From owner-aic7xxx  Thu Jul 30 08:16:28 1998
Return-Path: <owner-aic7xxx@FreeBSD.ORG>
Received: (from majordom@localhost)
          by hub.freebsd.org (8.8.8/8.8.8) id IAA15208
          for aic7xxx-outgoing; Thu, 30 Jul 1998 08:16:28 -0700 (PDT)
          (envelope-from owner-aic7xxx@FreeBSD.ORG)
Received: from einstein.phy.duke.edu (einstein.phy.duke.edu [152.3.182.4])
          by hub.freebsd.org (8.8.8/8.8.8) with ESMTP id IAA15202
          for <AIC7xxx@freebsd.org>; Thu, 30 Jul 1998 08:16:26 -0700 (PDT)
          (envelope-from rgb@phy.duke.edu)
Received: from ganesh.phy.duke.edu (rgb@ganesh.phy.duke.edu [152.3.183.52])
	by einstein.phy.duke.edu (8.8.8/8.8.8) with ESMTP id LAA02106;
	Thu, 30 Jul 1998 11:16:22 -0400 (EDT)
Received: from localhost (rgb@localhost)
	by ganesh.phy.duke.edu (8.8.5/8.8.5) with SMTP id LAA19580;
	Thu, 30 Jul 1998 11:13:45 -0400
X-Authentication-Warning: ganesh.phy.duke.edu: rgb owned process doing -bs
Date: Thu, 30 Jul 1998 11:13:45 -0400 (EDT)
From: "Robert G. Brown" <rgb@phy.duke.edu>
To: Mike Isely <isely@pobox.com>
cc: Chris Pirih <proverbs@wolfenet.com>,
        aic7xxx Mailing List <AIC7xxx@FreeBSD.ORG>
Subject: Re: Puzzle for Doug...
In-Reply-To: <Pine.BSI.3.95.980729173534.16529B-100000@nathan.enteract.com>
Message-ID: <Pine.LNX.3.96.980730105212.19553B-100000@ganesh.phy.duke.edu>
MIME-Version: 1.0
Content-Type: TEXT/PLAIN; charset=US-ASCII
Sender: owner-aic7xxx@FreeBSD.ORG
Precedence: bulk
X-Loop: FreeBSD.org

On Wed, 29 Jul 1998, Mike Isely wrote:

> On Wed, 29 Jul 1998, Chris Pirih wrote:
> 
> > At 11:27 AM 07/29/1998 -0400, Robert G. Brown wrote:
> > >What if the memory was remapped to a nonexistent location?  You write
> > >to the location and there is nothing there.  You read from the
> > >location and get nulls -- obviously a parity violation but now
> > >remapped to a location where the error comes up as NMI.  
> > 
> > I like that theory!  There doesn't even have to be a write, just a
> > read -- machines without parity/ECC memory would return 0xFF... or
> > whatever, and machines with parity/ECC would NMI.
> 
> I agree now.  Accessing memory-mapped devices in a parity-sensitive system
> has got to be a sticky business.  Obviously if you read a device register,
> there's no parity information.  Yet a memory access must be parity checked
> (assuming of course the system supports it).  Therefore the chipset has to
> somehow know on an access-by-access basis what is going to have parity and
> what isn't.  If the code accesses what it thinks is a device location but
> is in fact unmapped memory, what's the chipset going to do?  Treat as
> memory or device hardware?  If it (randomly) decides that's memory well
> there's a really good chance it's a parity error and then you get the NMI.
> 
> Note that in order for this theory to be right, such an access has to get
> past the system's page tables first.  The page tables usually stop such
> abuse with a page-not-present fault which is converted by the system into
> some kind of software error signal.  That's why random bad memory accesses
> usually result in SIGSEGV (for user mode) or a panic (for kernel mode). 
> So what's probably happened here is that something somewhere has decided
> there must be something at that bad address, set up the page table(s)
> appropriately, and punched through to the system bus, only to be rewarded
> by a NMI-caused parity error because in fact there's nothing really there! 

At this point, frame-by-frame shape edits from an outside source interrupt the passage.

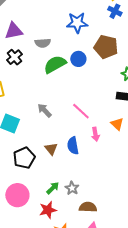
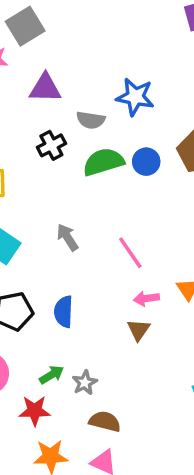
blue star: (77, 23) -> (135, 97), moved
black cross: (14, 57) -> (51, 145), moved
pink arrow: (95, 134) -> (146, 298), turned 80
blue semicircle: (73, 146) -> (64, 312), moved
brown triangle: (51, 149) -> (139, 330), moved

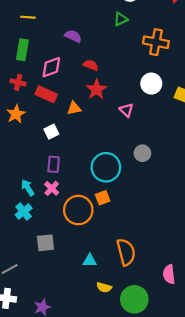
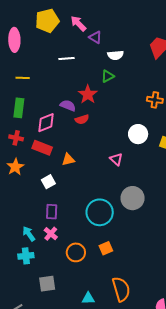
purple semicircle: (73, 36) -> (68, 106), moved
orange cross: (156, 42) -> (155, 100), moved, size x0.7
red semicircle: (91, 65) -> (82, 119), turned 144
red star: (96, 89) -> (88, 94), moved
gray circle: (142, 153) -> (133, 198), size x1.5
orange square: (103, 198) -> (106, 248), moved
orange circle: (78, 210) -> (76, 252), size x0.7
cyan cross: (24, 212) -> (26, 256), turned 35

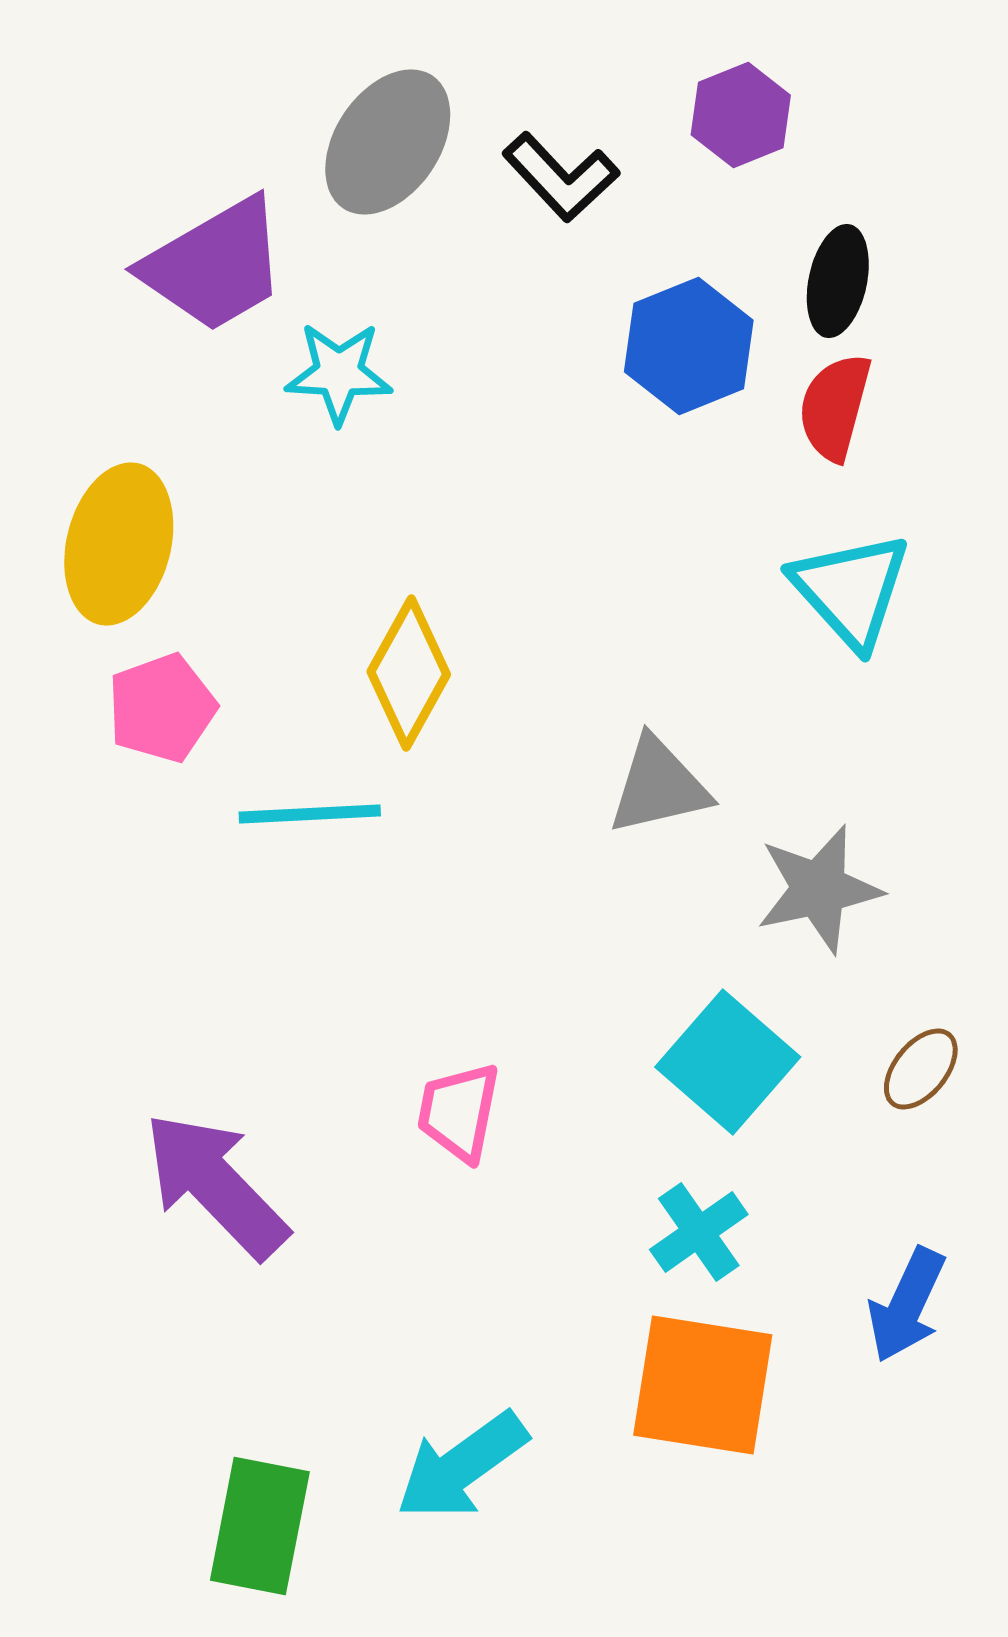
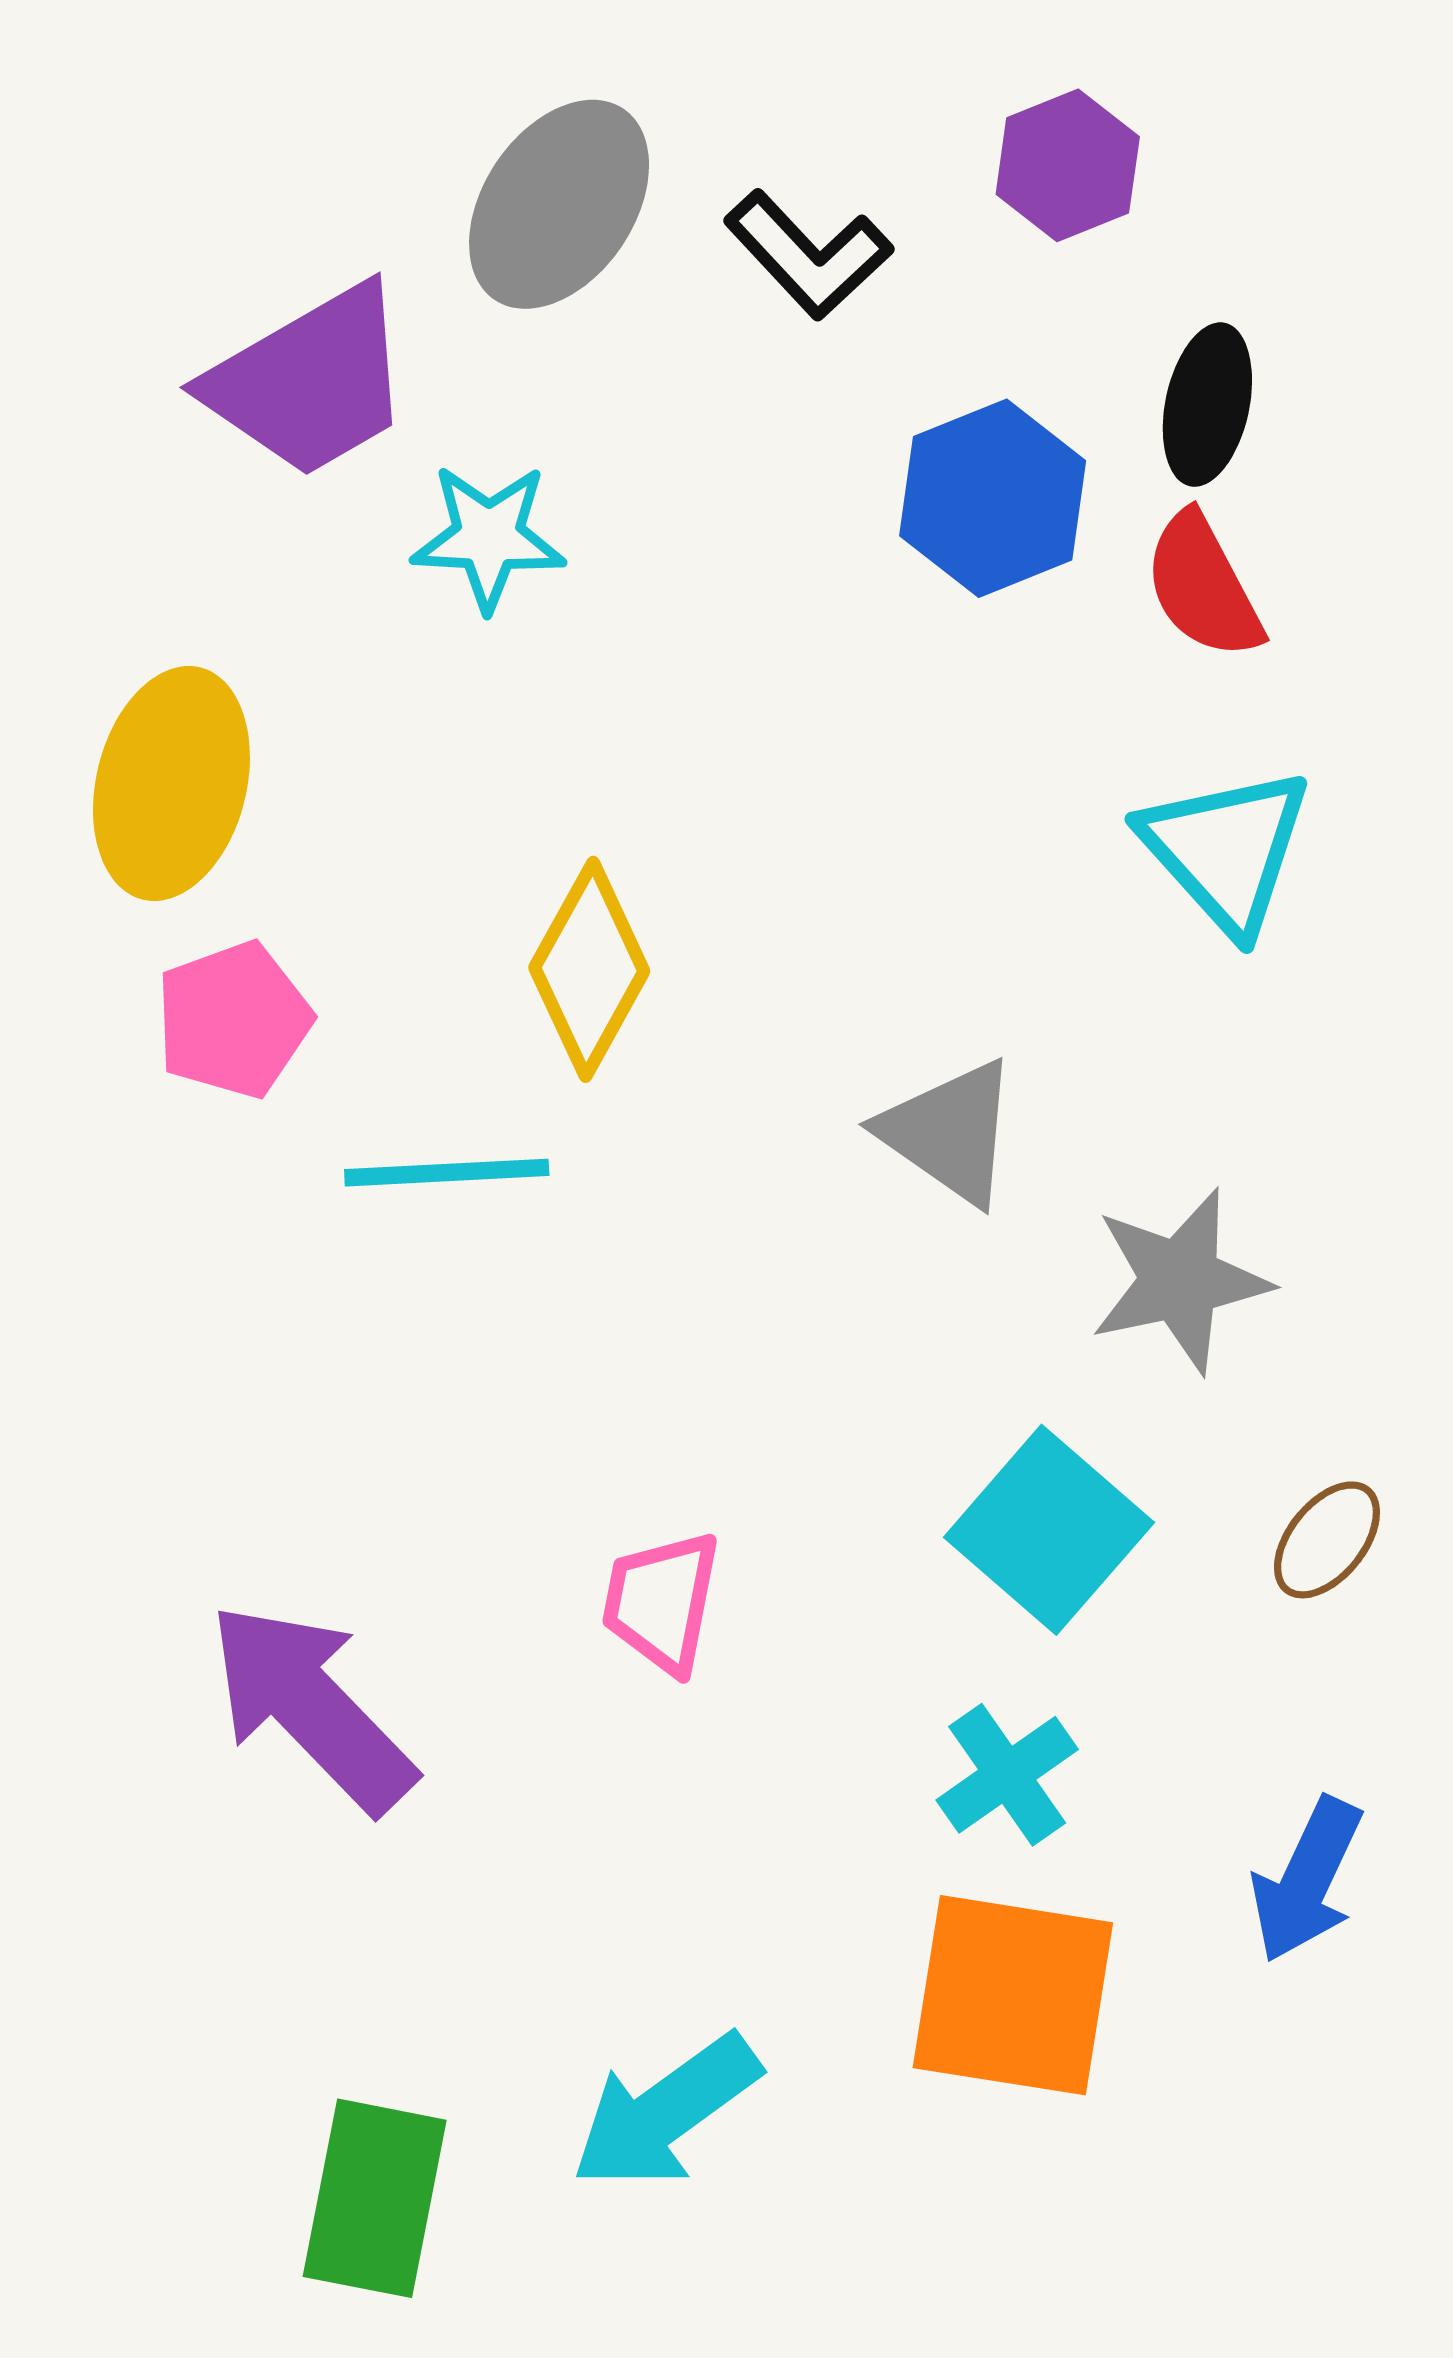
red semicircle: (835, 407) -> (1203, 586), turned -43
gray triangle: (659, 786) -> (949, 1132), turned 48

In a few minutes I'll go back downstairs to the computer room (where
all my "broken" systems currently live) and regenerate my final
results from yesterday and report on them, but (as I said at the end
of yesterday) the crash occurs slightly differently depending on the
context -- during boot, when the page tables are not yet active (as I
recall -- don't those start after built-in-device initialization but
before init?) I get the NMI; afterwards I just get a Data-Path Ram
Error or a parity violation, which sound like the kernel version of
SIGSEGV -- remember this is all in protected mode.  This supports, a
bit, the idea that it may be a nothing-there kind of error.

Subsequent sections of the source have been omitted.